FAMILY FRIEND DEAREST
Some years ago, I went for the weekend to visit an old friend who was spending a year in Philadelphia, where her husband was on a work assignment. They had at the time three quite delightful small children, an eight-year-old, a six-year-old, and the most delicious little four-year-old bundle of dimples and giggles called Alice. The children were enjoying their time in America, which their parents agreed was an excellent experience for them: they were less than delighted to note that Alice was beginning to acquire an American accent at her pre-school, but were sure she’d lose it as soon as they returned to England, so all was, as my quintessentially English friends phrased it, tickety-boo.
Two days passed in an enchanting jumble of story times, board games, sticky kisses and a very great deal of laughter. Then on the last afternoon, we went on a car trip, at the end of which my friend went into a store on an errand, leaving me to entertain the children.

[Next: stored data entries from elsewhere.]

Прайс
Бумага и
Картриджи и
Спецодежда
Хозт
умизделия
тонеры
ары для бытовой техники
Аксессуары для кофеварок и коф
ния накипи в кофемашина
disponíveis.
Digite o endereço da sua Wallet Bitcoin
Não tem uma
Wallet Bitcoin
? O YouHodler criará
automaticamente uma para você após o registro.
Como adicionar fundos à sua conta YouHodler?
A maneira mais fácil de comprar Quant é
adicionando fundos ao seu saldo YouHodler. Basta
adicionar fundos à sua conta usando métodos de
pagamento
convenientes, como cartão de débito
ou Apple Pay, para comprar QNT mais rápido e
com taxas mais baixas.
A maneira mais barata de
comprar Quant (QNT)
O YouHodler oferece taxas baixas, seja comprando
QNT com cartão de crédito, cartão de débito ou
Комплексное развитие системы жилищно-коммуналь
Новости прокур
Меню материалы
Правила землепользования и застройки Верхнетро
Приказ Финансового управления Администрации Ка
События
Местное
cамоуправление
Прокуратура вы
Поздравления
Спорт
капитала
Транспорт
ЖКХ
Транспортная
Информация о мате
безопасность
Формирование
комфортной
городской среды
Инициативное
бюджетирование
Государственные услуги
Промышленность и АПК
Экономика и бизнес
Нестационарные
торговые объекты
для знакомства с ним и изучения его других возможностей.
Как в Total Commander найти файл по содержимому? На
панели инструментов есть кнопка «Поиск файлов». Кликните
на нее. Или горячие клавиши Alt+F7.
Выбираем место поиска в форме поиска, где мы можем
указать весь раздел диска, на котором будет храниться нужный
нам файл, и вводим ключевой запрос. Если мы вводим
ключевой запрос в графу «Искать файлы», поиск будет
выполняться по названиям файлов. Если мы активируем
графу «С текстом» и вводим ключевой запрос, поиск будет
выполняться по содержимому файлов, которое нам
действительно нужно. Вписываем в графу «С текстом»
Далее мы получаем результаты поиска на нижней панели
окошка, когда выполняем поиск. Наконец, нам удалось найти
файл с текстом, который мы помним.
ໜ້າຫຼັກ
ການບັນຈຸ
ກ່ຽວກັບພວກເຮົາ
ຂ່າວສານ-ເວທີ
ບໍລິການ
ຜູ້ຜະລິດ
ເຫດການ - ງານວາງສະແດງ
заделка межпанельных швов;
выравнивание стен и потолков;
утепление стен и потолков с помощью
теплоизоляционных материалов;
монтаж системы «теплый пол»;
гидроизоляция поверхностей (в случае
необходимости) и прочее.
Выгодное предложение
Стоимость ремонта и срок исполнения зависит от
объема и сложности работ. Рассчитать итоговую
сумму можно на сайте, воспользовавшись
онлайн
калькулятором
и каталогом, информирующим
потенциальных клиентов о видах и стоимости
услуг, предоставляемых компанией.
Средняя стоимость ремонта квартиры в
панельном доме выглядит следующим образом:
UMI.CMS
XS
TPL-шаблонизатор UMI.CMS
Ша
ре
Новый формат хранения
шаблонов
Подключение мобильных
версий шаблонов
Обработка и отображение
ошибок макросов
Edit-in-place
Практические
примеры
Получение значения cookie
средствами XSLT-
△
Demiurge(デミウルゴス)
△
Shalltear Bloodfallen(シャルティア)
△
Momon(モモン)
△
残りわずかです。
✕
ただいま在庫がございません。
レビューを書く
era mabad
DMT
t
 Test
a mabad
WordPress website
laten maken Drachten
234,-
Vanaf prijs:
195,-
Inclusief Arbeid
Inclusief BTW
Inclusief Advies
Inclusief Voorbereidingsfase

“We’re going to have a quiz,” I announced. “First question, who can see a tree?”
“Me!” shouted the six-year-old, pointing to the impressive chestnut tree on the side of the road where we were parked.

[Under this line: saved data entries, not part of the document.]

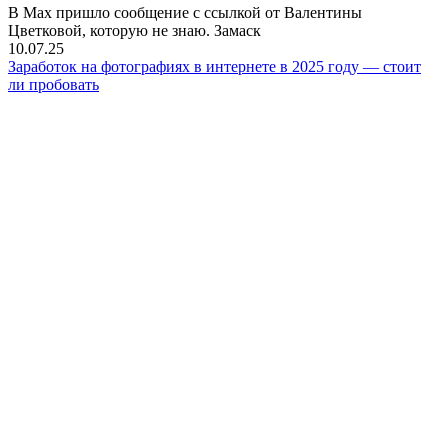
В Мах пришло сообщение с ссылкой от Валентины
Цветковой, которую не знаю. Замаск
10.07.25
Заработок на фотографиях в интернете в 2025 году — стоит
ли пробовать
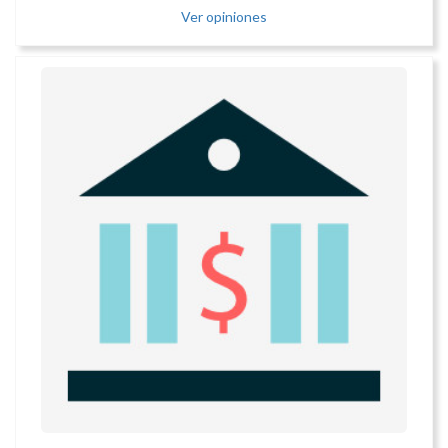
Ver opiniones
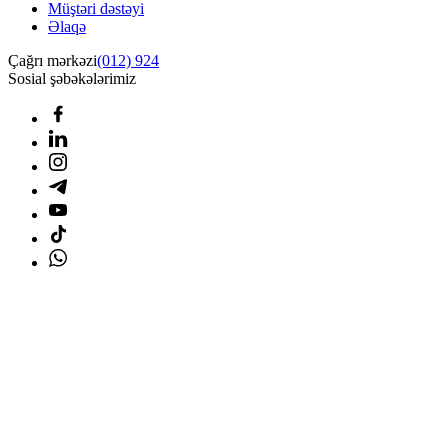
Müştəri dəstəyi
Əlaqə
Çağrı mərkəzi
(012) 924
Sosial şəbəkələrimiz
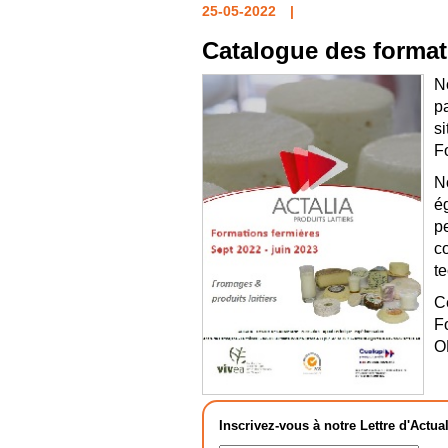
25-05-2022
Catalogue des format
N
p
s
F
N
é
pe
c
t
C
F
O
Inscrivez-vous à notre Lettre d'Actual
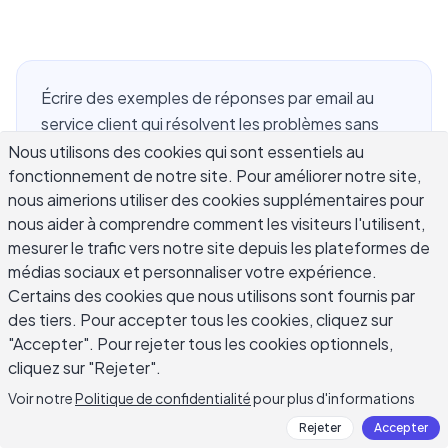
Écrire des exemples de réponses par email au
service client qui résolvent les problèmes sans
sembler préfabriqués est plus difficile qu'il n'y
Nous utilisons des cookies qui sont essentiels au
fonctionnement de notre site. Pour améliorer notre site,
paraît. La plupart des équipes d'assistance ont un
nous aimerions utiliser des cookies supplémentaires pour
dossier de modèles qui avaient du sens quand ils
nous aider à comprendre comment les visiteurs l'utilisent,
ont été écrits, mais qui semblent maintenant
mesurer le trafic vers notre site depuis les plateformes de
froids et évasifs pour tous ceux qui les reçoivent.
médias sociaux et personnaliser votre expérience.
Que vous gériez une plainte concernant une
Certains des cookies que nous utilisons sont fournis par
commande retardée, un différend de facturation,
des tiers. Pour accepter tous les cookies, cliquez sur
un défaut de produit ou un bug qui a frustré un
"Accepter". Pour rejeter tous les cookies optionnels,
client payant pendant trois jours, la qualité de
cliquez sur "Rejeter".
votre réponse détermine si ce client reste ou s'en
Voir notre
Politique de confidentialité
pour plus d'informations
va. Ce guide couvre les réponses par email au
Rejeter
Accepter
service client éprouvées dans les catégories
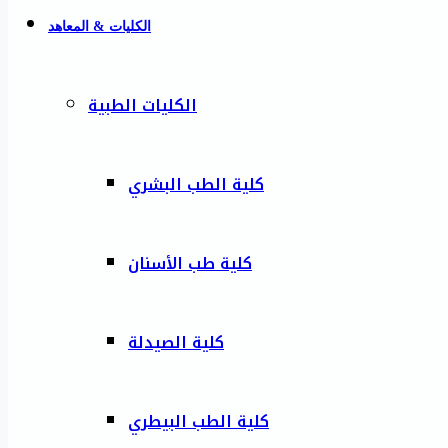
الكليات & المعاهد
الكليات الطبية
كلية الطب البشري
كلية طب الأسنان
كلية الصيدلة
كلية الطب البيطري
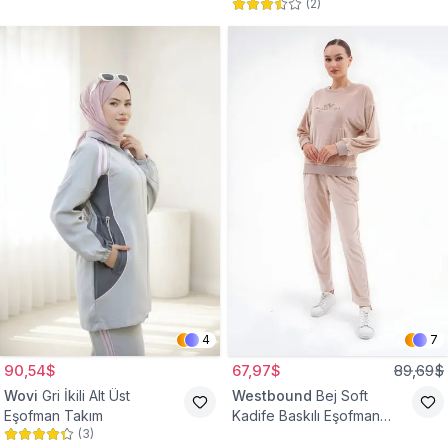
(
2
)
4
7
90,54$
67,97$
89,69$
Wovi
Gri İkili Alt Üst
Westbound
Bej Soft
Eşofman Takım
Kadife Baskılı Eşofman
(
3
)
Takım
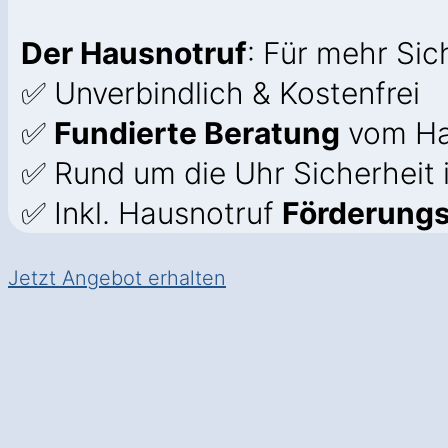
Der Hausnotruf
: Für mehr Si
✅ Unverbindlich & Kostenfrei
✅
Fundierte Beratung
vom Ha
✅ Rund um die Uhr Sicherheit
✅ Inkl. Hausnotruf
Förderung
Jetzt Angebot erhalten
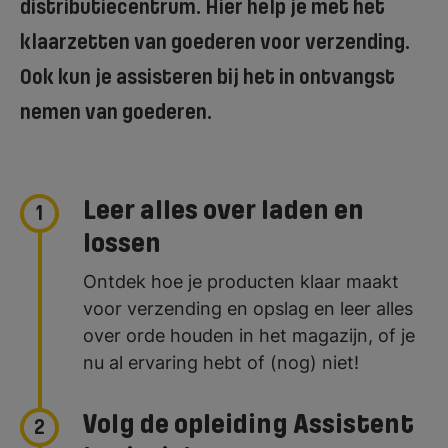
distributiecentrum. Hier help je met het
klaarzetten van goederen voor verzending.
Ook kun je assisteren bij het in ontvangst
nemen van goederen.
Leer alles over laden en
1
lossen
Ontdek hoe je producten klaar maakt
voor verzending en opslag en leer alles
over orde houden in het magazijn, of je
nu al ervaring hebt of (nog) niet!
Volg de opleiding Assistent
2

“Very good,” I said. “Now, who can see an animal in the branches of the tree?”
“I can!” supplied the eight-year-old. “It’s a squirrel!”
Alice laughed.
“It’s a silly squirrel!” she chuckled.
“Very good, Alice!” I said. “It’s a very silly squirrel, isn’t it? In fact, it’s the silliest squirrel I’ve ever seen. Hello, Mr. Silly Squirrel, how are things in Silly Squirrel Town? Silly as a succotash, you say? That’s very good to know.”
Alice beamed: she really was a little darling.
“Silly!” she repeated proudly.
“Very silly!” I agreed. “Now, here’s a harder question for you guys. Who can tell me what squirrels wear when they go to bed?”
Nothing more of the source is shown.